Gross mortgage lending rose 24% in March from £9.3bn in February to £11.5bn, but research shows that lenders are still making life difficult for first-time buyers.
The Council of Mortgage Lenders says March’s figure was a 3% rise from the £11.2bn seen in March 2009 and is in line with the typical seasonal pattern of a rise in lending volumes.
But gross lending for Q1 2010 was an estimated £29.5bn, a 24% decline from Q4 2009 when lending totalled £38.9bn.
Figures from financial research specialist Defaqto shows that first-time buyers with small deposits are now paying substantially more for mortgages, making it difficult for them to get on the housing ladder.

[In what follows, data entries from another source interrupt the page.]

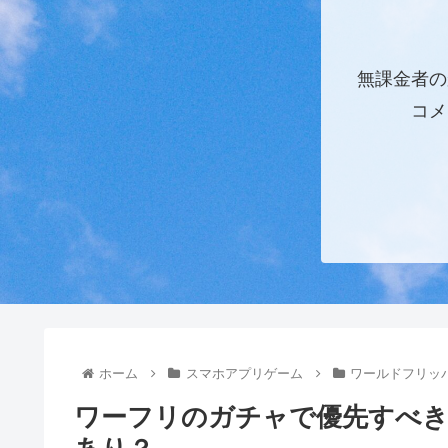
無課金者の
コメ
ホーム
スマホアプリゲーム
ワールドフリッ
ワーフリのガチャで優先すべき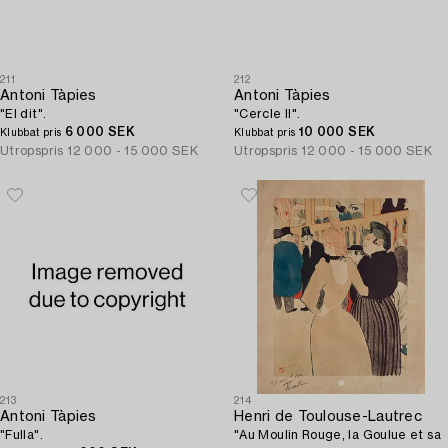
211
212
Antoni Tàpies
Antoni Tàpies
"El dit".
"Cercle II".
6 000 SEK
10 000 SEK
Klubbat pris
Klubbat pris
Utropspris
12 000 - 15 000 SEK
Utropspris
12 000 - 15 000 SEK
213
214
Antoni Tàpies
Henri de Toulouse-Lautrec
"Fulla".
"Au Moulin Rouge, la Goulue et sa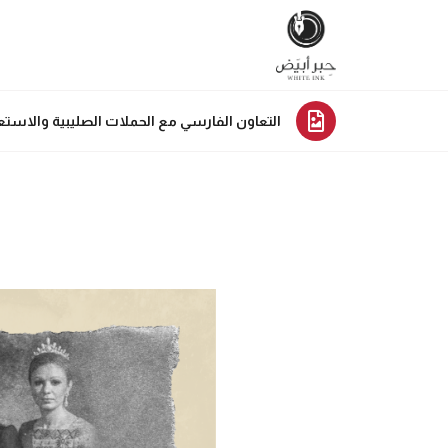
التعاون الفارسي مع الحملات الصليبية والاستعمار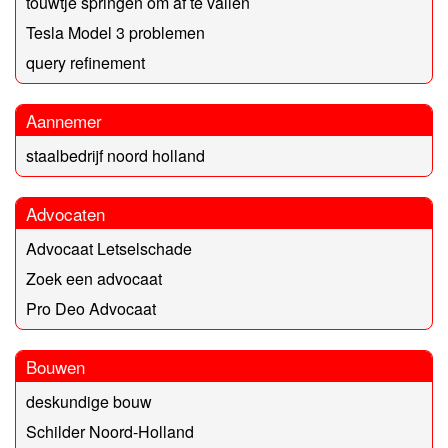
touwtje springen om af te vallen
Tesla Model 3 problemen
query refinement
Aannemer
staalbedrijf noord holland
Advocaten
Advocaat Letselschade
Zoek een advocaat
Pro Deo Advocaat
Bouwen
deskundige bouw
Schilder Noord-Holland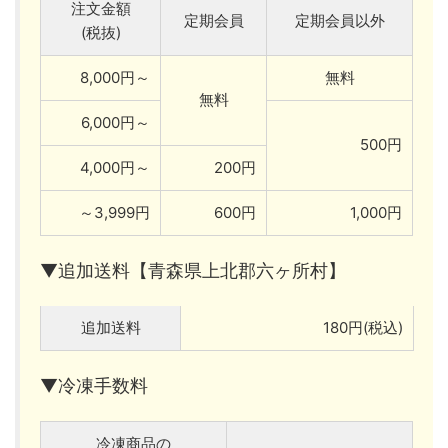
注文金額
定期会員
定期会員以外
(税抜)
8,000円～
無料
無料
6,000円～
500円
4,000円～
200円
～3,999円
600円
1,000円
▼追加送料【青森県上北郡六ヶ所村】
追加送料
180円(税込)
▼冷凍手数料
冷凍商品の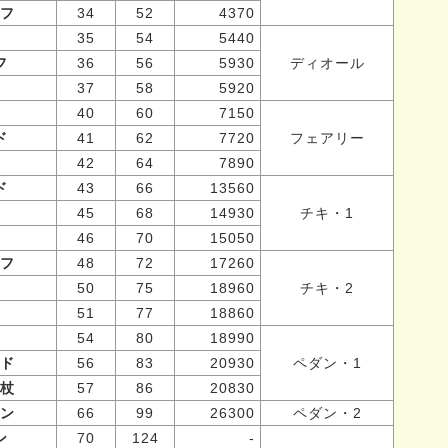
フ
34
52
4370
35
54
5440
フ
36
56
5930
ディオール
37
58
5920
40
60
7150
ド
41
62
7720
フェアリー
42
64
7890
ド
43
66
13560
45
68
14930
チキ・1
46
70
15050
フ
48
72
17260
50
75
18960
チキ・2
51
77
18860
54
80
18990
ド
56
83
20930
ペダン・1
杖
57
86
20830
ン
66
99
26300
ペダン・2
ン
70
124
-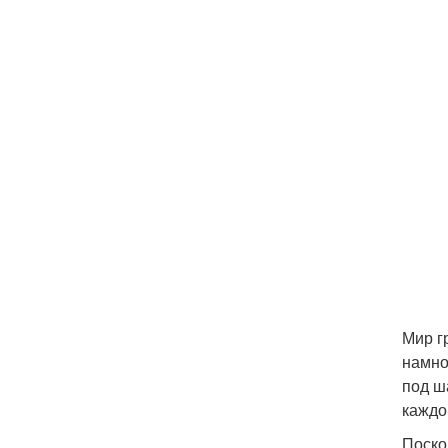
Мир г
намно
под ш
каждо
Поско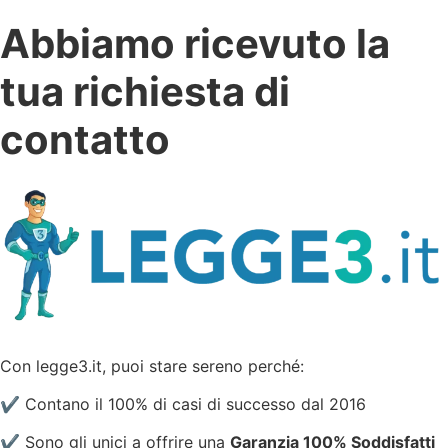
Abbiamo ricevuto la
tua richiesta di
contatto
Con legge3.it, puoi stare sereno perché:
✔️ Contano il 100% di casi di successo dal 2016
✔️ Sono gli unici a offrire una
Garanzia 100% Soddisfatti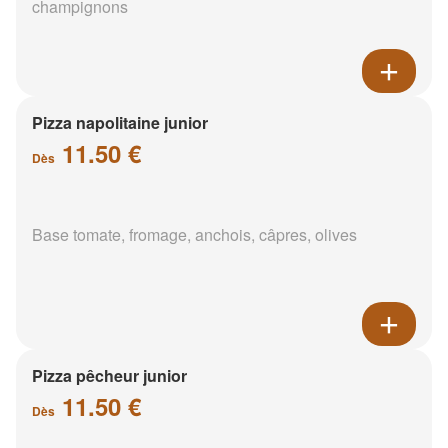
champignons
Pizza napolitaine junior
11.50 €
Dès
Base tomate, fromage, anchois, câpres, olives
Pizza pêcheur junior
11.50 €
Dès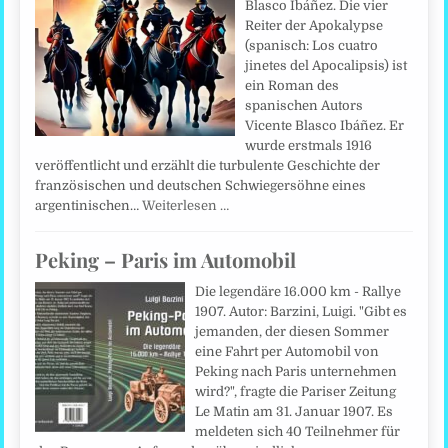
Blasco Ibáñez. Die vier
Reiter der Apokalypse
(spanisch: Los cuatro
jinetes del Apocalipsis) ist
ein Roman des
spanischen Autors
Vicente Blasco Ibáñez. Er
wurde erstmals 1916
veröffentlicht und erzählt die turbulente Geschichte der
französischen und deutschen Schwiegersöhne eines
argentinischen…
Weiterlesen …
Peking – Paris im Automobil
Die legendäre 16.000 km - Rallye
1907. Autor: Barzini, Luigi. "Gibt es
jemanden, der diesen Sommer
eine Fahrt per Automobil von
Peking nach Paris unternehmen
wird?", fragte die Pariser Zeitung
Le Matin am 31. Januar 1907. Es
meldeten sich 40 Teilnehmer für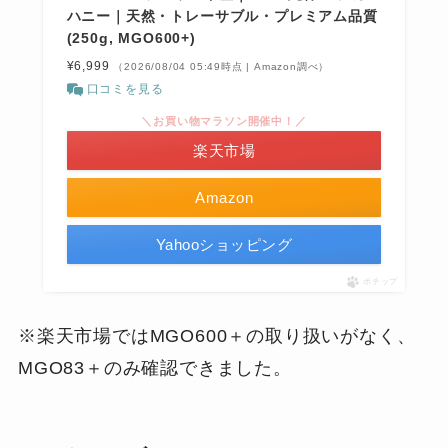
ハニー｜天然・トレーサブル・プレミアム品質
(250g, MGO600+)
¥6,999
（2026/08/04 05:49時点 | Amazon調べ）
口コミを見る
＼お買い物マラソン開催中！／
楽天市場
Amazon
Yahooショッピング
ポチップ
※楽天市場ではMGO600＋の取り扱いがなく、
MGO83＋のみ確認できました。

David Black, banking specialist at Defaqto, says: “Three years ago there was little difference in the interest rates charged whether you had a 10% or a 25% deposit.
“Since the credit crunch hit the situation has changed significantly and those seeking higher LTV mortgages are now having to pay much more.”
But analysis from Moneynet.co. uk shows that first-time buyers who scrape together a 10% deposit are in a better financial situation now than if they had bought in autumn 2007.
Based on Nationwide Building Society’s house price calculator, Moneynet says a property worth £130,000 in Q3 2007 has now fallen 11.5% to £115,000 in Q1 2010.
A first-time buyer in 2007 would have needed a 5% deposit of £6,500 and to pay Stamp Duty of £1,300.
This would have given them access to a three-year fixed rate deal with Britannia Building Society at 6.19% with a £399 fee.
But although a first-time buyer in 2010 would require a 10% deposit of £11,500 there would be no Stamp Duty to pay.
The equivalent three-year fixed rate deal has dropped to 6.03% from Nationwide, with a £995 fee.
This gives a monthly repayment of £675.18 for today’s first-time buyers compared with £812.73 for 2007’s buyers.